But if the types themselves were installable, then it would also mean
that unneeded utils/adt/ code would not be installed without need.

> > Probably every type not used in system tables themselves could be made
> > loadable after initdb.
> 
> It certainly *could* be done.  Whether it's worth the trouble is highly
> doubtful.  I'd also be concerned about the performance hit (loadable
> functions are noticeably slower than built-ins).

Really ?

How much is the performance hit ?

Is it unavaoidable ? 

Is it the same on all systems ?

Is it the same for both new and old style C functions ?

Is the performance hit only the first time (when function is loaded) or
every time ?

> Again, when was the last time you heard of anyone actually bothering to
> remove built-in entries from pg_proc or pg_type?

I have sometimes removed _my_own_ unused types/functions before shipping
a product ;)

> I can't see expending a considerable amount of work on a "feature" that
> no one will use.

Sure.

-----------
Hannu





Re: Everything is now "required by the database system"

From
Tom Lane
Date:
Hannu Krosing <hannu@tm.ee> writes:
> On Wed, 2002-08-14 at 00:38, Tom Lane wrote:
>> For an embedded system I'd think you'd want to strip out the support
>> code for the unwanted types (ie, the utils/adt/ file(s)), not only the
>> catalog entries.

> But if the types themselves were installable, then it would also mean
> that unneeded utils/adt/ code would not be installed without need.
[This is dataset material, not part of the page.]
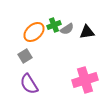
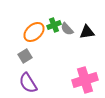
gray semicircle: rotated 80 degrees clockwise
purple semicircle: moved 1 px left, 1 px up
Only if someone went to the trouble of repackaging each such datatype
as a separate shared library.  That's a lot more work than what I
understood Peter to be suggesting (namely, install the catalog entries
a little later during initdb).

>> I'd also be concerned about the performance hit (loadable
>> functions are noticeably slower than built-ins).

> Really ?

Yup.

> How much is the performance hit ?

I'm not sure, but it's nontrivial.  I recall Oleg and Teodor moaning
about the poor performance of GiST-index contrib modules awhile back,
at a time when we did fmgr_info for index access functions once per
call instead of caching the results in the index' relcache entry.
It didn't hurt for built-in access functions but you sure noticed it
for loadable ones.

It might be feasible to persuade fmgr.c or dfmgr.c to short-circuit
lookups of dynamic functions after the first time, by keeping an
internal lookup table comparable to the compile-time-constant table
we have for builtins.  This would not make the problem go away, but
it would lessen the performance hit...
        regards, tom lane